Выбрать главу

– Я не употребляю крепких напитков, – сообщила Люсинда Дункану. – Более того, добрый мой человек, – добавила она с самодовольным выражением, то ли с улыбкой, то ли с насмешкой, – опийную настойку я тоже не употребляю.

Сделав это поразительное заявление, она повернулась, взмахнув своими ненарядными серыми юбками, и ушла портить настроение другой компании. Трое мужчин, онемевшие от изумления, смотрели друг на друга и неожиданно разразились хохотом.

Элизабет взглянула на Яна, когда он принес ей бокал шампанского.

– Спасибо, – сказала она, улыбаясь ему и показывая на Дункана, герцога и Джейка, которые тряслись от охватившего их шумного веселья. – Они по-настоящему веселятся, – заметила Элизабет.

Ян рассеянно посмотрел на смеющихся мужчин и снова взглянул на нее.

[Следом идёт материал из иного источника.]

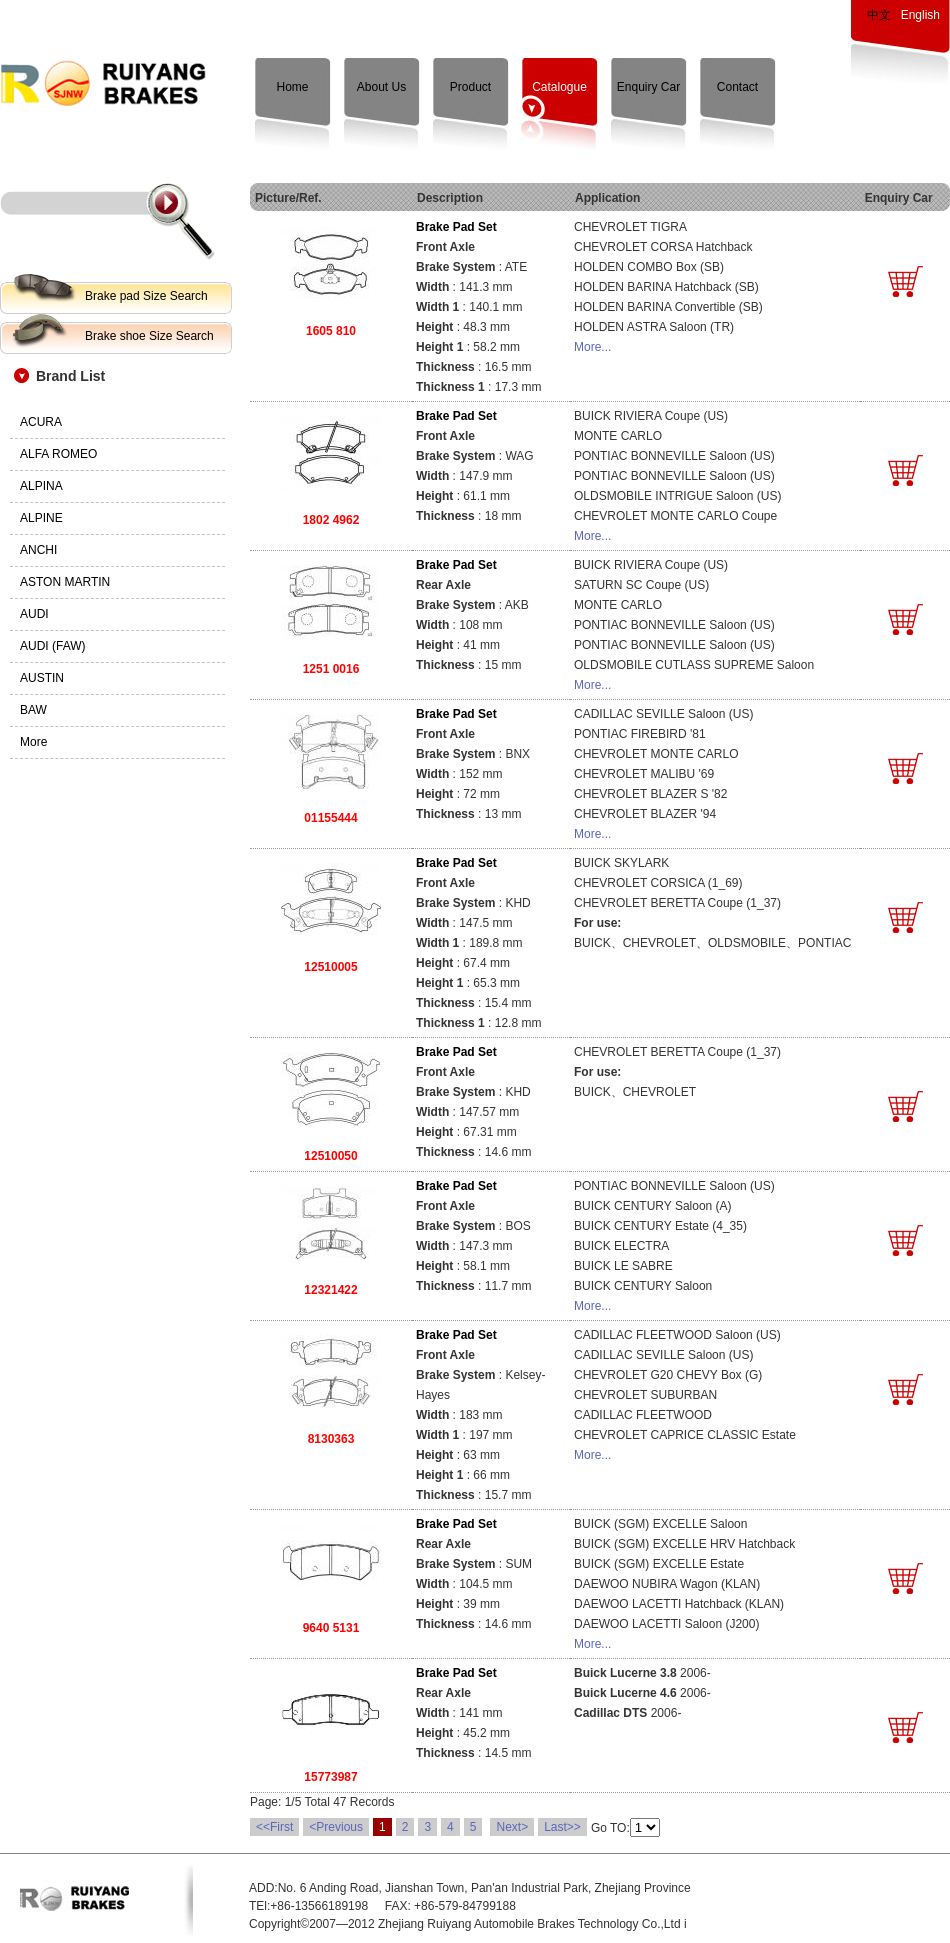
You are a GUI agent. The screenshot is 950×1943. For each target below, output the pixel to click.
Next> (512, 1827)
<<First (274, 1827)
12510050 (330, 1156)
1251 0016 (331, 669)
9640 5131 (331, 1628)
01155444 (330, 818)
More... (592, 347)
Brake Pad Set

– От твоей улыбки у меня перехватывает дыхание.

Элизабет услышала, как хрипло звучит его голос, и заметила почти сонное выражение в его глазах, и подумала о причине, когда он тихо сказал:

– Пойдем?

Это предложение объяснило Элизабет, что выражение его лица должно быть вызвано усталостью. Она сама была более чем готова отдохнуть в своей спальне, но так как никогда прежде не была на свадебном приеме, то считала, что протокол должен быть такой же, как на других торжественных приемах, то есть хозяин и хозяйка не могут удалиться до тех пор, пока не уйдет или не удалится в отведенную ему комнату последний гость. Сегодня все до последней комнаты для гостей будут заняты, а на завтра готовился большой свадебный завтрак, за которым последует охота.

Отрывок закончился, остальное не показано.